1. The general grounds of a motion for new trial which are not argued by counsel for the plaintiffs in error either orally or in the brief filed in this court, and which are not generally insisted upon, will be treated as abandoned. Bowen v. State, 90 Ga. App. 538 (83 S. E. 2d 211).
2. A ground of a motion for new trial, assigning error on the trial court's "failing to appoint counsel to represent the defendants," furnishes no cause for a new trial, unless it further appears that the right to have counsel was denied them. It nowhere appears in special ground 1 of the present motion for new trial that counsel was requested, that the defendants were ignorant of their constitutional rights, or that they were unable to employ counsel. It appears from the record in this case that upon the trial of the case each of the defendants examined witnesses on direct examination, and one of the defendants cross-examined two of the witnesses. We think, therefore, that this ground of the motion for new trial falls short of establishing that the defendants were deprived of their constitutional right to have the benefit of counsel. Gatlin v. State, 17 Ga. App. 406 (87 S. E. 151); Bailey v. State, 50 Ga. App. 92 (176 S. E. 909); Harris v. Norris, 188 Ga. 610, 613 (4 S. E. 2d 840).

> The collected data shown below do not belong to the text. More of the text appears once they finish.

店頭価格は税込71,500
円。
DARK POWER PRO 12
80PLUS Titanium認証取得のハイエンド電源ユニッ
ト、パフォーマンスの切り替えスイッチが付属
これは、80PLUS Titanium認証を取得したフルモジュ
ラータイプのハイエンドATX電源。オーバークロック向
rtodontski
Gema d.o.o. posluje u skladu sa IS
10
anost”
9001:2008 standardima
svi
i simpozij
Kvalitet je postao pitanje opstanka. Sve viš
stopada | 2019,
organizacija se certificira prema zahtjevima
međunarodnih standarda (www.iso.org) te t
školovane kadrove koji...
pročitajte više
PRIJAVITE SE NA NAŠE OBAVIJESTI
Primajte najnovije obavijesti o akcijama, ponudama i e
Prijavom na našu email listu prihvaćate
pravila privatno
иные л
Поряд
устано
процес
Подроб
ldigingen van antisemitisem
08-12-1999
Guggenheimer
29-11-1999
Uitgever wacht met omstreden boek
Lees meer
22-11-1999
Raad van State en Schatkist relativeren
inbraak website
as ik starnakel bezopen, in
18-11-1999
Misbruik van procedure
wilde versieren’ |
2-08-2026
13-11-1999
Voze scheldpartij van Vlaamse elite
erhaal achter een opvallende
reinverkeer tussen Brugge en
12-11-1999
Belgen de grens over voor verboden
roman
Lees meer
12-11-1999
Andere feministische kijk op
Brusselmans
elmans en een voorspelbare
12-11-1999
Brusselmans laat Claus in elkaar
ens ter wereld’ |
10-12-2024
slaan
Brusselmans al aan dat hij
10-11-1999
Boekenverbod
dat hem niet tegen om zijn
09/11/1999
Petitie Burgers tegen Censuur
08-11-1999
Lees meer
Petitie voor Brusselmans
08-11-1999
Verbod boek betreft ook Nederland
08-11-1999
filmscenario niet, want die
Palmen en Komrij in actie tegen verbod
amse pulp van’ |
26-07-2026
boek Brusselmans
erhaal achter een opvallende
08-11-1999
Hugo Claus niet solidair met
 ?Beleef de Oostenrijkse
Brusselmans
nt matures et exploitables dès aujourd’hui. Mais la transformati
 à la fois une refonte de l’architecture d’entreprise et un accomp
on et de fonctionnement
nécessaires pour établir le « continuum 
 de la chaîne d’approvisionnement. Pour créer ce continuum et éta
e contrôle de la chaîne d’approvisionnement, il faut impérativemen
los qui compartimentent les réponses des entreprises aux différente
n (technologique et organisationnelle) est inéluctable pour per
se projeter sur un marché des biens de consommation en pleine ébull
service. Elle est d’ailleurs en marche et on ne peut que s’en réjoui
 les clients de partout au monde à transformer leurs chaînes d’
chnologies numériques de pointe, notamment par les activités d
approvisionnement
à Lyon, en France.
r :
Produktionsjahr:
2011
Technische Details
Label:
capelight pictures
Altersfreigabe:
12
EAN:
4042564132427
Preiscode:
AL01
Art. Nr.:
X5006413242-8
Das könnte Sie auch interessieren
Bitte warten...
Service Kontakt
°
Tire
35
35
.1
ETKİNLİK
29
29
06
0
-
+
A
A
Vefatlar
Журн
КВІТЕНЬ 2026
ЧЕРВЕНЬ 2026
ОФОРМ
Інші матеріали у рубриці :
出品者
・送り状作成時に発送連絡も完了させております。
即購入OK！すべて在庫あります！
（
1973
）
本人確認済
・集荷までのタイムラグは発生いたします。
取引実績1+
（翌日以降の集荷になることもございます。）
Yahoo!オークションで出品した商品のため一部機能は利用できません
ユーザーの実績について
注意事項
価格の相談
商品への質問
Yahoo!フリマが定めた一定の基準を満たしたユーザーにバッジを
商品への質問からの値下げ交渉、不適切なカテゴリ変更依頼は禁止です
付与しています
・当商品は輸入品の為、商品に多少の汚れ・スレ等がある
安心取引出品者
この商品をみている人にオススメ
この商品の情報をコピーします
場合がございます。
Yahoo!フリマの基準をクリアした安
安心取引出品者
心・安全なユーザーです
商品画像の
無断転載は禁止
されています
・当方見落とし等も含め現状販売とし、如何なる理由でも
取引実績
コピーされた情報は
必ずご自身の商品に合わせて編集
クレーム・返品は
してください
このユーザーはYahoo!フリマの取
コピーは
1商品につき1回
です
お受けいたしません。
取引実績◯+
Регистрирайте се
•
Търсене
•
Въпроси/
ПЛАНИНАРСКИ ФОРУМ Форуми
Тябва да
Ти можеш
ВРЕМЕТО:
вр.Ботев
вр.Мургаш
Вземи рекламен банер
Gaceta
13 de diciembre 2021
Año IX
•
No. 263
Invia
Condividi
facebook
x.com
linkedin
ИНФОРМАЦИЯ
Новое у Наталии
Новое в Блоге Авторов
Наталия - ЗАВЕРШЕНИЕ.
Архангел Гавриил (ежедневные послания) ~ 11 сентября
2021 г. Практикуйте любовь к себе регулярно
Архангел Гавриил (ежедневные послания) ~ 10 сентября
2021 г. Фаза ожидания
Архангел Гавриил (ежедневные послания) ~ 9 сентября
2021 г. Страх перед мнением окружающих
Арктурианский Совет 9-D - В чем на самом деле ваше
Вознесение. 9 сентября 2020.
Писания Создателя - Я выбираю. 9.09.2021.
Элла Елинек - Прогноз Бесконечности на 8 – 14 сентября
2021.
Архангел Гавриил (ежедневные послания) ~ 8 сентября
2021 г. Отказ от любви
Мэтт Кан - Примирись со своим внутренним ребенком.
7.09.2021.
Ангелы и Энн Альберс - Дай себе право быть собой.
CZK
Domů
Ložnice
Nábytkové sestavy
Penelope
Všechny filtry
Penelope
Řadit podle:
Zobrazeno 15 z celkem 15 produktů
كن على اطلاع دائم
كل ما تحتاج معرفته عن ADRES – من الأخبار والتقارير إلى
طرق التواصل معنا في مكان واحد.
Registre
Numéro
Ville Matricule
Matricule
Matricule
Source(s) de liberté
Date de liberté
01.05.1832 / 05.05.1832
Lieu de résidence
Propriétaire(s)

3. In special ground 2 of the motion for new trial, error is assigned on the following excerpt from the charge of the court as constituting an expression of opinion as to what had been proved: "Now, gentlemen, I think it might save some confusion for me to tell the jury now what to do about the case of Ralph Abbott. I am going to direct that you find him not guilty. He did not make a confession, and he is not bound by the confession of the other two boys, after the transaction was over, under the law." That the court intimates an opinion upon an uncontested and undisputed fact is not cause for a new trial is being in violation of Code 81-1104. Daniel v. Charping, 151 Ga. 34 (105 S. E. 465); Rentz v. Collins, 51 Ga. App. 782 (181 S. E. 678) and citations; Carter v. State, 7 Ga. App. 42 (65 S. E. 1090). On the trial, the State introduced the signed confession of the two defendants without objection, and two of the State's, witnesses, without objection, testified to the making of the confession. There was no repudiation of the confession by the defendants' evidence or by their statements to the jury in court did not err in denying the motion for new trial for any reason assigned.
Earl B. Self, Solicitor-General, contra.
D. L. Lomenick, Jr., for plaintiffs in error.